Adrisa De Góes – Da Revista Cenarium

MANAUS (AM) – A Foz do Amazonas, que ganhou holofotes na última semana após o Instituto Brasileiro do Meio Ambiente e dos Recursos Naturais Renováveis (Ibama) proibir a exploração de petróleo na região, abriga um gigantesco sistema de corais, esponjas, peixes e crustáceos. É o que comprovaram, em 2016, cientistas brasileiros, durante estudo oceanográfico realizado no local.

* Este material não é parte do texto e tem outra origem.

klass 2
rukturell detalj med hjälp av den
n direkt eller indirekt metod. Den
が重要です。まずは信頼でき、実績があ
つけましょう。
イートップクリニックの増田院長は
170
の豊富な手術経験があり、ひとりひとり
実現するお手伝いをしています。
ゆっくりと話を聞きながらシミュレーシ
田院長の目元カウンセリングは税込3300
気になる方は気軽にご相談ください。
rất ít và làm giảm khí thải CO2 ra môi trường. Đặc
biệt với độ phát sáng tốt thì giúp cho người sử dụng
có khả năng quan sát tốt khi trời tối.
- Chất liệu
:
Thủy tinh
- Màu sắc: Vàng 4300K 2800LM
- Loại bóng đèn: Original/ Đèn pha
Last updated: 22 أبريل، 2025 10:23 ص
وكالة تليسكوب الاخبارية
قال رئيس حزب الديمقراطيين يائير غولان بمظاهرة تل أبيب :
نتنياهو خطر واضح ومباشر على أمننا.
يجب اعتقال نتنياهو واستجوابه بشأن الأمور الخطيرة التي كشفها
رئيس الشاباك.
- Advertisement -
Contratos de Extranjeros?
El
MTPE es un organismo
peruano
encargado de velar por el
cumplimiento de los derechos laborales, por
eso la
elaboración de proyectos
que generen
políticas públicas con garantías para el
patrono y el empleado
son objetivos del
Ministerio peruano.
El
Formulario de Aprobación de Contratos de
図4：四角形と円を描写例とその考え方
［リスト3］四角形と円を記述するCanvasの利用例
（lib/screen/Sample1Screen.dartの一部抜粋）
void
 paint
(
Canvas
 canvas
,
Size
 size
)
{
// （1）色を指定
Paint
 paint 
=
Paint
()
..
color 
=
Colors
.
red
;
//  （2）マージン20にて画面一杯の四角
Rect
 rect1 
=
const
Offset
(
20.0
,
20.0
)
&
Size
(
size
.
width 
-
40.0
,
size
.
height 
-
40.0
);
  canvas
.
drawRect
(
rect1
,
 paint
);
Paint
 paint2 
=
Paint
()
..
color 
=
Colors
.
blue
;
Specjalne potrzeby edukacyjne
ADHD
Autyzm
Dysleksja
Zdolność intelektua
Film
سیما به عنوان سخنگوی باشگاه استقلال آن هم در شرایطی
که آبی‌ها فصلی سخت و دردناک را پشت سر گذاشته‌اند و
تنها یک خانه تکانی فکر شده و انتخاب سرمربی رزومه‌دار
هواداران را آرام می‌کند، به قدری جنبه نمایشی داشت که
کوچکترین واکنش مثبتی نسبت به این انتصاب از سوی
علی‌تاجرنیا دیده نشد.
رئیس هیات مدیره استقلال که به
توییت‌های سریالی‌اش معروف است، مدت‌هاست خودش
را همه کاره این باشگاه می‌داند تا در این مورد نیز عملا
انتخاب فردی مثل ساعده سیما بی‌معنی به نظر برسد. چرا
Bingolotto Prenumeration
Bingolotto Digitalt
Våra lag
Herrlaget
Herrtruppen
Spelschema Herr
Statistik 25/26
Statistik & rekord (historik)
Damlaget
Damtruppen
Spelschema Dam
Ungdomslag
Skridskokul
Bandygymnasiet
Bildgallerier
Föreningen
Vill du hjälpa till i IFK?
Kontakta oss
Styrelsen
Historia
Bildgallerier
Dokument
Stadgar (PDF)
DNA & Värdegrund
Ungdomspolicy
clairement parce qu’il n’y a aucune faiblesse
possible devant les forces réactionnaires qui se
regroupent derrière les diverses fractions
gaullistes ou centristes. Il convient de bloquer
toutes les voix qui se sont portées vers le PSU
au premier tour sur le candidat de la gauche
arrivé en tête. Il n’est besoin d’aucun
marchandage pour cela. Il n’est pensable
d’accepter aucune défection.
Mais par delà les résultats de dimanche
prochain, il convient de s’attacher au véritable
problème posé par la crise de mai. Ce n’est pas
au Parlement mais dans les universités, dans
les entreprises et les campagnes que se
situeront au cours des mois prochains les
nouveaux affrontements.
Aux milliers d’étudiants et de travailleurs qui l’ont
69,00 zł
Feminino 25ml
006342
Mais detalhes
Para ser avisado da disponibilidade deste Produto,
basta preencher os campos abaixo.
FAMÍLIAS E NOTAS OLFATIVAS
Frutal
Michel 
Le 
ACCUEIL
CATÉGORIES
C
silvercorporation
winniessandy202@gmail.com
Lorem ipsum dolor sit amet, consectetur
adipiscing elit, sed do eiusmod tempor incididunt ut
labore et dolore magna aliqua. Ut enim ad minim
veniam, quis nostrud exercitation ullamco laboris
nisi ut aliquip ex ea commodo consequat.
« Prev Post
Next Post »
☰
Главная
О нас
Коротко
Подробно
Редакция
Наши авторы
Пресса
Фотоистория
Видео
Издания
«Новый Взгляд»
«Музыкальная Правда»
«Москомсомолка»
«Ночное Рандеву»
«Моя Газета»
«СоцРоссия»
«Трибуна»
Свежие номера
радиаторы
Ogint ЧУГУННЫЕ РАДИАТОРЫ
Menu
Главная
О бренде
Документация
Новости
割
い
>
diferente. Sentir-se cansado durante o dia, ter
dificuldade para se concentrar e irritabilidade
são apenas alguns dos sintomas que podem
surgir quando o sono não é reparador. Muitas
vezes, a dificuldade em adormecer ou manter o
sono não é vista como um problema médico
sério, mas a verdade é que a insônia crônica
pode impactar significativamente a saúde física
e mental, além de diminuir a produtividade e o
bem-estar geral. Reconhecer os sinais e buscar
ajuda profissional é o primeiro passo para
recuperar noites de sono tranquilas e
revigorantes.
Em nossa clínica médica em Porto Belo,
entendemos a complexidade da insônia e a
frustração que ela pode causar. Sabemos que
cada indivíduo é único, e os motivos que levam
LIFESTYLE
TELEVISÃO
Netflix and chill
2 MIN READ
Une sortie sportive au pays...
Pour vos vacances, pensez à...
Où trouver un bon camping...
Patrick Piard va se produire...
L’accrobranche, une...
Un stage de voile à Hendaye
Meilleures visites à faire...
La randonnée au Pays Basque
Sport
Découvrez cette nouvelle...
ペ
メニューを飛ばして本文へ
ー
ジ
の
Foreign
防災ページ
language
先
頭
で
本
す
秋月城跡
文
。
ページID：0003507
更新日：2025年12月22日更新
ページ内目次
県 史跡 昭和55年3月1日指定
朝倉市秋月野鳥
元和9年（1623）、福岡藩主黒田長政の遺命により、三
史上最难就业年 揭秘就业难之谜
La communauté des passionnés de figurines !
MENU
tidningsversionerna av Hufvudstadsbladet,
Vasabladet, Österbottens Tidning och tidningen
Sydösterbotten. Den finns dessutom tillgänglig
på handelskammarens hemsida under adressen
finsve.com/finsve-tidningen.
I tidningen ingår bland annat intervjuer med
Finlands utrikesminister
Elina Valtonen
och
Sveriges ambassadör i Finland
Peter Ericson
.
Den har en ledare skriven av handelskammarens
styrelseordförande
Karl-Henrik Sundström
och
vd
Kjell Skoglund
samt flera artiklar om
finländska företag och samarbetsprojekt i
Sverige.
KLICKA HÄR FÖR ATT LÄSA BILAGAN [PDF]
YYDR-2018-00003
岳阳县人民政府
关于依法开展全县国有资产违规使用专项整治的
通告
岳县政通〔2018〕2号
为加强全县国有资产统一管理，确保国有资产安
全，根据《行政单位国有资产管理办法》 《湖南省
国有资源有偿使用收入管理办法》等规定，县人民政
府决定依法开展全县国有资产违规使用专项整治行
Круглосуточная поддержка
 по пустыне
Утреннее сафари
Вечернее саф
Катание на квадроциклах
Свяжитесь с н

À época, a descoberta foi relatada na revista Science Advances, que mostrou que os corais amazônicos se assemelham a outros recifes distribuídos pelo litoral brasileiro, com o improvável diferencial de que se desenvolvem em águas barrentas, com pouca iluminação e a uma profundidade de até 120 metros (m). Em condições comuns, as formações coralíneas se firmam em águas rasas e com maior incidência de luz solar.

Pesquisador Rodrigo Leão Moura inspeciona rede de arrasto recheada de esponjas coloridas, coletadas na região -dos recifes amazônicos (Reprodução/Fernando Moraes/JBRJ)

O principal autor responsável pelo estudo é o professor do Instituto de Biologia da Universidade Federal do Rio de Janeiro (UFRJ), Rodrigo Leão Moura. Ele conduziu a pesquisa que identificou a extensão aproximada de quase 1 mil quilômetros (km) e área de 9.500 quilômetros quadrados (km²) de recifes, que vai do Norte do Maranhão até a fronteira com a Guiana Francesa.

Peixe jaguareçá e lagosta sobre fundo de rodolitos e areia, a 102 metros de profundidade, na Foz do Amazonas (Reprodução/Greenpeace/Ronaldo Francini Filho)

A imensidão do recife amazônico é composta por trechos de algas calcárias, corais pretos ou vermelhos e campos de esponjas naturais gigantes que podem passar dos dois metros de comprimento, além de areais cobertos por algas verdes e estruturas calcárias que podem chegar a 20 metros de altura. Pesquisadores estimam que só 5% desse grande sistema foi investigado, cientificamente, até agora.

Esponjas sobre plataforma calcária, a 102 metros de profundidade (Reprodução/Greenpeace/Ronaldo Francini Filho)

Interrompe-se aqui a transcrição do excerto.